Researchers at the University of Florida and several peer institutions have developed a model mapping the spread of Zika virus in the Americas and predicting that the virus arrived in Brazil in late 2013 or early 2014 before spreading throughout the region. The model also projects the number of microcephaly cases that will occur by the end of the year, with hundreds of cases in Mexico, Haiti and Colombia, and thousands of cases in Brazil due to Zika virus infection.
Their findings were published online today (April 25) in the Proceedings of the National Academy of Sciences.
In Bahia, a region of northeast Brazil, the epidemic model estimates 2.19 percent of Zika infections during the first trimester resulted in a child born with microcephaly. By applying this rate throughout the region, the model projects that by Dec. 10, 2017 nearly 3,000 children will have been born with microcephaly in Brazil as a result of Zika virus infection. For the period between Feb. 1, 2016 and Dec. 10, 2017, the model projects 728 microcephaly cases in Haiti, 723 cases in Mexico, 504 cases in Colombia and 43 cases in Puerto Rico.
“The strength of the model comes from how much information it is incorporating from different sources,” said Natalie Dean, Ph.D., a postdoctoral associate in the UF College of Public Health and Health Professions’ and the UF College of Medicine’s department of biostatistics.
Dean worked with Ira Longini, Ph.D., a professor of biostatistics in the UF College of Public Health and Health Professions and the UF College of Medicine, and Diana P. Rojas, M.D., a graduate student in the department of epidemiology in the UF College of Public Health and Health Professions and the UF College of Medicine, to examine the data. Longini collaborated with Elizabeth Halloran, D.Sc., from the University of Washington and Alessandro Vespignani, Ph.D., from Northeastern University to design this study.

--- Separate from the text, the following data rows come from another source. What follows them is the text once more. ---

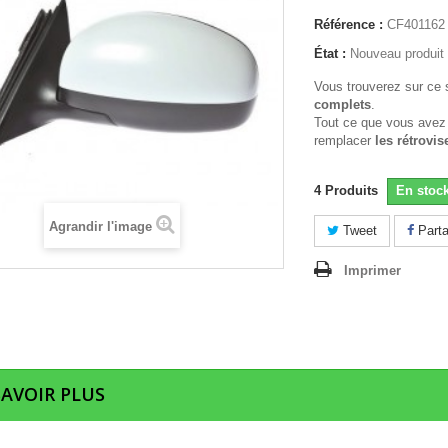
Référence :
CF401162
État :
Nouveau produit
Vous trouverez sur ce 
complets
.
Tout ce que vous avez
remplacer
les rétrovis
4
Produits
En stoc
Agrandir l'image
Tweet
Parta
Imprimer
SAVOIR PLUS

The epidemic model considers 12 cities, including Rio de Janeiro, Brasilia, Recife and Sao Paulo, to determine where Zika virus first arrived, projecting an estimated 90 percent likelihood that the virus was introduced to Brazil between August 2013 and April 2014. While it could have landed in any of these cities, Rio de Janeiro has a higher probability of being the city of introduction than any of the others considered. The researchers compared the modeling projections with phylogenetic data on Zika virus to determine that December 2013 was the most likely time of introduction.
In addition to the most likely time and location of the Zika virus’ introduction to the Americas, the article discusses how the virus spread throughout South America and the Caribbean.
“We think air travel from Brazil to other countries in South America and the Caribbean caused the virus to spread throughout the region,” Longini said.
Rojas also suggested travel has played a role in spreading the disease.
“Zika was introduced to Brazil from ZIKV-endemic areas — mostly from the Pacific Islands,” she said. “It spread into the Caribbean very quickly in islands infested by the mosquito vector. This could be due to tourism and the high mobility of people between these islands.”
Although the Zika virus can be spread between humans through sexual transmission, mosquitoes are thought to be the primary vector of human infection. Scientists consider Aedes aegypti the primary vector of the virus. Aedes albopictus is also a potential vector, covering a much larger geographical area than A. aegypti, although infectious disease experts know less about A. albopictus’ capacity to spread Zika. “Zika virus is still circulating in Latin America,” Rojas said. “The large outbreaks are over in some of countries but there is still transmission of the virus in areas with presence of the mosquito vector, so people have to take precautions when traveling to any of these areas with transmission.”
She also emphasized that, in Florida, continued surveillance is necessary to detect future transmission within the state.